For a long time, I assumed manifestation was primarily about belief or optimism. It felt closer to positive thinking than professional practice. Over the past few years, through my own leadership experience and my work as a coach, I have come to see a much more grounded version of it in action.

What Changes When Leaders Get Clear About the Future

When leaders take the time to articulate a specific future they are working toward, something begins to shift. This is not a slogan or a vague ambition, but a clear picture of the role they are growing into, the mandate it carries, and why it matters to the organisation.

That clarity starts to show up in very practical ways.

Leaders begin to prepare differently for meetings, with a stronger sense of purpose behind the conversations they want to have. They delegate more intentionally, not simply to reduce their workload, but to build capability and decision-making strength around them. Over time, senior stakeholders start to see not just potential, but how this leader could genuinely operate at the next level.
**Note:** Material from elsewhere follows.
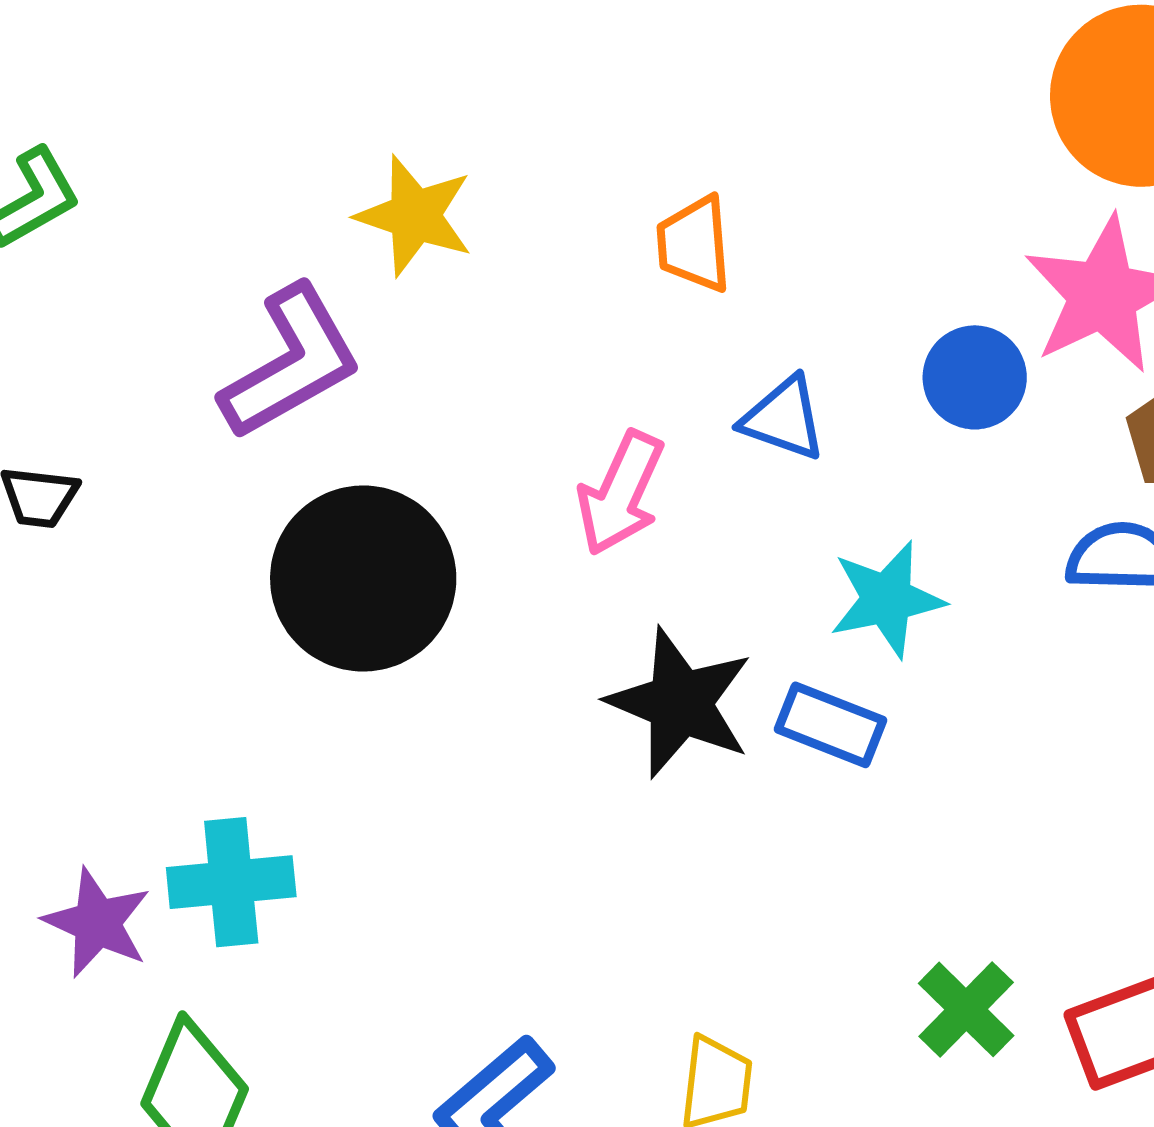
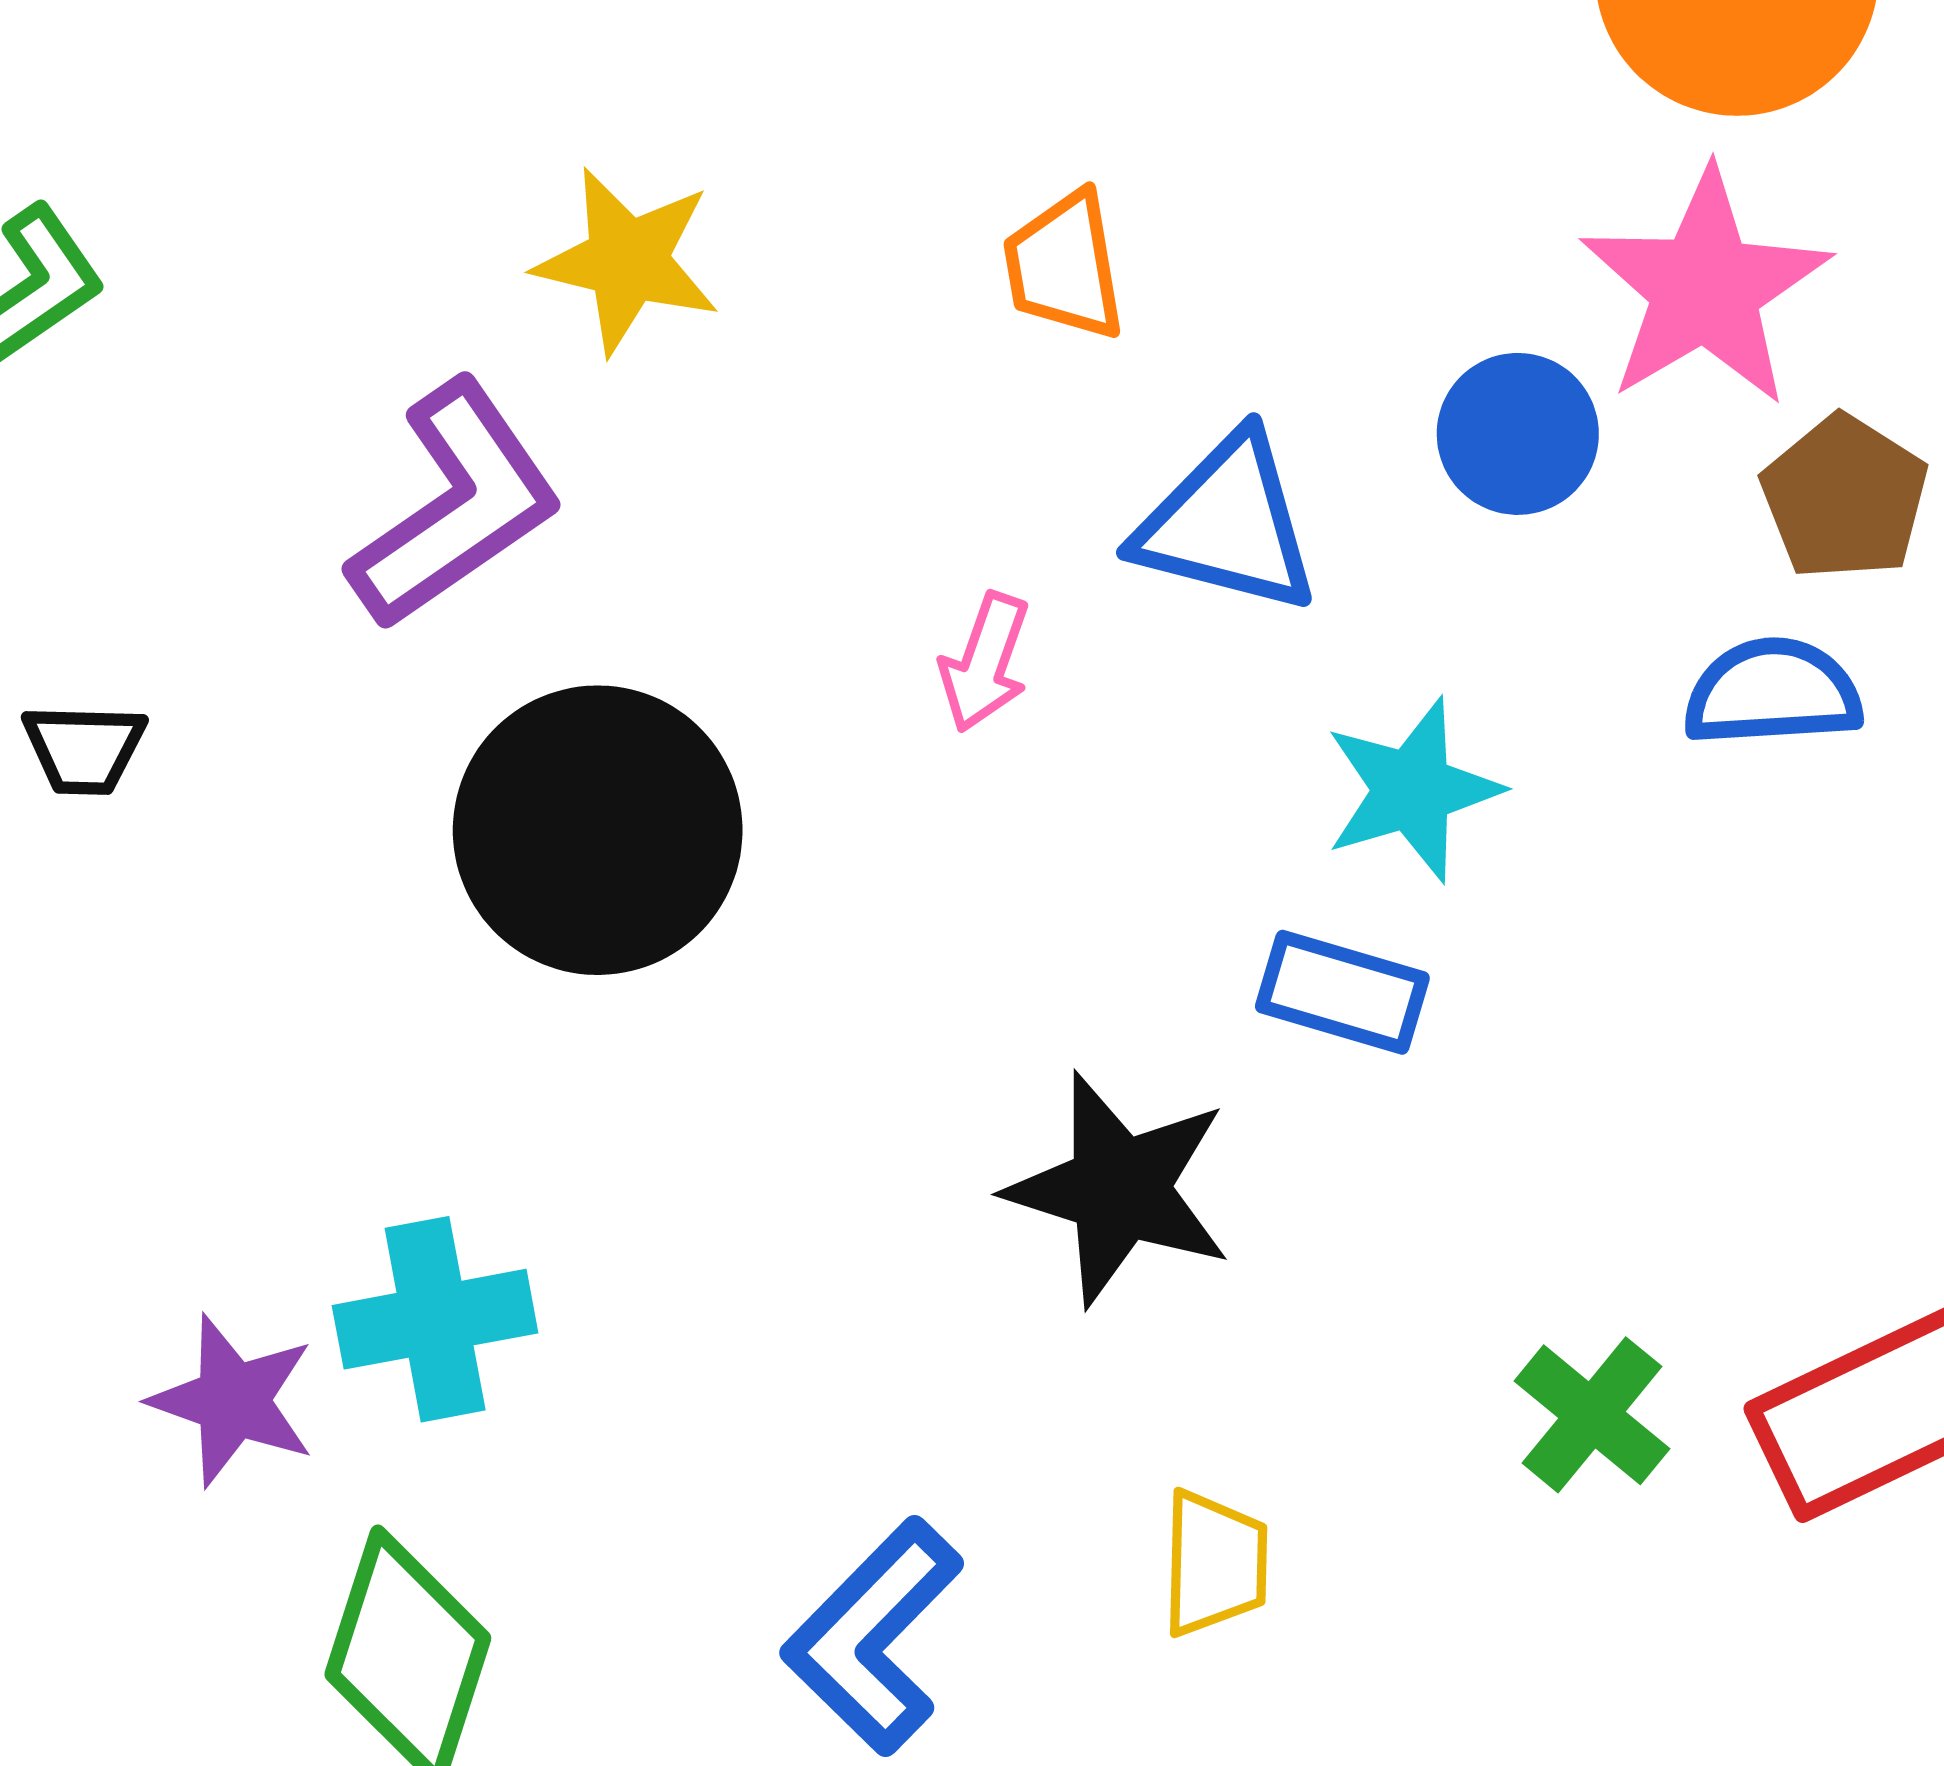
blue triangle: (784, 418) -> (1227, 524), size x1.4
pink arrow: (621, 493) -> (985, 662), size x0.7
black star: (680, 703) -> (1119, 1189), moved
There is nothing mystical about this process. What is happening is a growing alignment between intention and behaviour.

In many ways, this is executive leadership development at its most practical. When leaders are clear on where they are heading, they begin to act from that future before the title or formal authority arrives.

This does not mean ignoring today’s responsibilities. Instead, it means expanding how you show up within them.

Acting From the Role You Are Growing Into

Leaders who are preparing for broader influence often start building enterprise relationships earlier, rather than waiting to be invited. Those moving into roles that require developing other leaders gradually stop being the fastest problem-solver in the room and start coaching others to make decisions. The shift is subtle, but it is noticeable.

One leader I worked with described it as changing the lens. The calendar looked the same on the surface, but the intention behind how time and energy were spent had shifted.

This is where the idea of manifestation is often misunderstood. It is not about prediction or certainty. It is about focus.

Some leaders find it helpful to anchor that focus with a simple visual reminder. This is not about creating a vision board filled with aspirational imagery, but about choosing something understated and practical. A phrase, a word, or an image that represents the mandate they are working toward can be enough to bring attention back to what matters when the week becomes crowded with competing demands.

Clarity also tends to strengthen when it is shared selectively. One or two trusted colleagues, mentors, or sponsors who understand the direction you are heading can make a meaningful difference. This is not about broadcasting ambition, but about creating alignment. When people know what you are working toward, they are more likely to notice opportunities that fit and to bring them to your attention.

Letting Your Calendar Tell the Truth

Then there is the calendar, which is often the most honest mirror of all.

Looking at the week ahead through the lens of where you are heading can be revealing. Where is your time actually going? Which conversations dominate your attention? What is missing that would matter at the next level? Some leaders choose to colour-code their calendars to distinguish work that aligns with their future role from work that does not. It is a simple practice, but one that makes gaps hard to ignore.

If the calendar does not reflect the leadership you are becoming, it becomes difficult to expect anyone else to see it.

None of this requires adopting new language or subscribing to ideas that do not resonate. You do not have to call it manifestation at all.

You might think of it as intentional leadership, strategic clarity, or simply taking your own growth seriously.

What matters is recognising that senior leadership is not something you step into overnight. It is something you practise, often long before it is formally recognised.

More often than not, the shift begins not with belief, but with behaviour.